Ciao, Red! Molto interessanti tutte le questioni che sollevi nel tuo sito. A volte, a causa della differenza idiomatica, nonostante capisco italiano, per ragioni culturali non ti posso seguirti come vorrei. Comunque, anche io ho un figlio adolescente, e in effetti la questione della pubblicità e la sua influenza sulla fiducia che i giovani dovrebbero sviluppare è un argomento cosí complicato ogni giorno. É sempre più difficile parlare con i giovani da parte di noi, adulti, come se sempre dovessimo giustificare quello che noi stessi facciamo. Un grande abbraccio. (spero che si capisca il mio italiano).

Barbara ha detto...

Sono assssssolutamente sicura che lo farai. Creare un linguaggio per le persone che ami. Per dire cose che siano vere, e vostre.

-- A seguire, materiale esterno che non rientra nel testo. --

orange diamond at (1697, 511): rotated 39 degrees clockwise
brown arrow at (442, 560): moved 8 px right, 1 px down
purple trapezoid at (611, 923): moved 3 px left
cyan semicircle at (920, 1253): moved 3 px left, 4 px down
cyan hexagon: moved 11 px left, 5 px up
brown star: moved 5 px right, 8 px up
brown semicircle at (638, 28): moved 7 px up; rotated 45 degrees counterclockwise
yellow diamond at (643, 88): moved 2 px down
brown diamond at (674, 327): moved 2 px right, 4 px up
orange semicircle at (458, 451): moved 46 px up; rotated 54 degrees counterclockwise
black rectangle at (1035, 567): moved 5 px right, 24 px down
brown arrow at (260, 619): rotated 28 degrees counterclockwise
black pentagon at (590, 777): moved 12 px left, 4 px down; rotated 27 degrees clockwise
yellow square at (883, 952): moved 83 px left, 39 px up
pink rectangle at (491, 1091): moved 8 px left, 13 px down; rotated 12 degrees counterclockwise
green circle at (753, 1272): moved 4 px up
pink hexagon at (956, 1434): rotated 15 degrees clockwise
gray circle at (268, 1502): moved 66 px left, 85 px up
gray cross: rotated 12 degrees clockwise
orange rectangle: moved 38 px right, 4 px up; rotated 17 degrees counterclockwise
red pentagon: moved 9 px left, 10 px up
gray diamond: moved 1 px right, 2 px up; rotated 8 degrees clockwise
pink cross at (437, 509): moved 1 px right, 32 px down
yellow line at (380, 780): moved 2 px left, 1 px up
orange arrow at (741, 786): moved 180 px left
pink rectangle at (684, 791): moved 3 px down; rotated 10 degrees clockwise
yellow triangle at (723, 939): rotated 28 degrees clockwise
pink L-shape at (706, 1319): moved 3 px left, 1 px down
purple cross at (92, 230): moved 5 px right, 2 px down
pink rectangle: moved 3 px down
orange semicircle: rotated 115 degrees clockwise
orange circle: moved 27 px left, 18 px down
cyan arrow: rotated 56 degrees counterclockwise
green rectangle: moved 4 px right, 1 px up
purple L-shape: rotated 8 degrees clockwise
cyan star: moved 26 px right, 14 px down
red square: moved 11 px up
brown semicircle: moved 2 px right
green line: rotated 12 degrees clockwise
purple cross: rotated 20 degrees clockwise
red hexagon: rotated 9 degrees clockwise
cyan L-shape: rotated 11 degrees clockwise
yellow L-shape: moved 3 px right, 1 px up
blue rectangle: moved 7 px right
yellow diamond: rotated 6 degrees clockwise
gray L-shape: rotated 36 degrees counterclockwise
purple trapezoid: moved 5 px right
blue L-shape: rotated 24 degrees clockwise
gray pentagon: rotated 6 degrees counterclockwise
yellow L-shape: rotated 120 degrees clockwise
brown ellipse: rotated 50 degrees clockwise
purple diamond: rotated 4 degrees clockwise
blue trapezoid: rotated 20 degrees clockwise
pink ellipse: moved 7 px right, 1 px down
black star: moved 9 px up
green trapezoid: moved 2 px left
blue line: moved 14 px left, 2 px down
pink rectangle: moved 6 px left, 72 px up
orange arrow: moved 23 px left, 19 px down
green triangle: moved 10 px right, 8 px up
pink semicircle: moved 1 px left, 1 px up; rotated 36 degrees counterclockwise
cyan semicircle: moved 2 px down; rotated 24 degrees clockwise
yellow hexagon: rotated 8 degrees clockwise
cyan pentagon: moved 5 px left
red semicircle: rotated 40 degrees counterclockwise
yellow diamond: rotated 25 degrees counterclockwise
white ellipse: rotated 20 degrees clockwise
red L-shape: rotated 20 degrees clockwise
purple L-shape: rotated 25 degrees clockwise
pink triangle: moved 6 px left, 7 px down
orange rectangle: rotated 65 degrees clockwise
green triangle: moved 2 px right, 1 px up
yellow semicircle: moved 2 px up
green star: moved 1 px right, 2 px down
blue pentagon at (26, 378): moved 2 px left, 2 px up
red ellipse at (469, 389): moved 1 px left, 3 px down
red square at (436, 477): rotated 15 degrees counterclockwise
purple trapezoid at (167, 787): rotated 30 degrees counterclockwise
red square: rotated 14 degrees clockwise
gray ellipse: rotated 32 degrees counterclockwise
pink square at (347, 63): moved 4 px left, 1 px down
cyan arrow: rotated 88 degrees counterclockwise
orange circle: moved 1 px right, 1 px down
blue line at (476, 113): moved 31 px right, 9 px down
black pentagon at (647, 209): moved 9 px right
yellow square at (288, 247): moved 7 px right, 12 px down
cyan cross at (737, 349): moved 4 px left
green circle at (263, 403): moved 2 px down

Nel frattempo, visto che il processo potrebbe essere lungo, prova ad usare il genovese: per le questioni di pancia è efficacissimo. Se voglio trasmettere un'emozione, uno stato d'animo, o inquadrare una situazione, niente è meglio di una frase lapidaria in genovese stretto. È nel DNA, perciò, anche se i miei figli non comprendono il significato esatto delle parole, ne colgono perfettamente il senso, senza che nessuna operazione di marketing possa insinuarsi a metterci del suo, nemmeno quella patetica dell'operatore telefonico...
Ah... ti m'ou fae in santu piaxei? Ti voe levali 'sti captcha ch'i sun in'a ruttûa de cugge e i nu servu a in be... a ninte?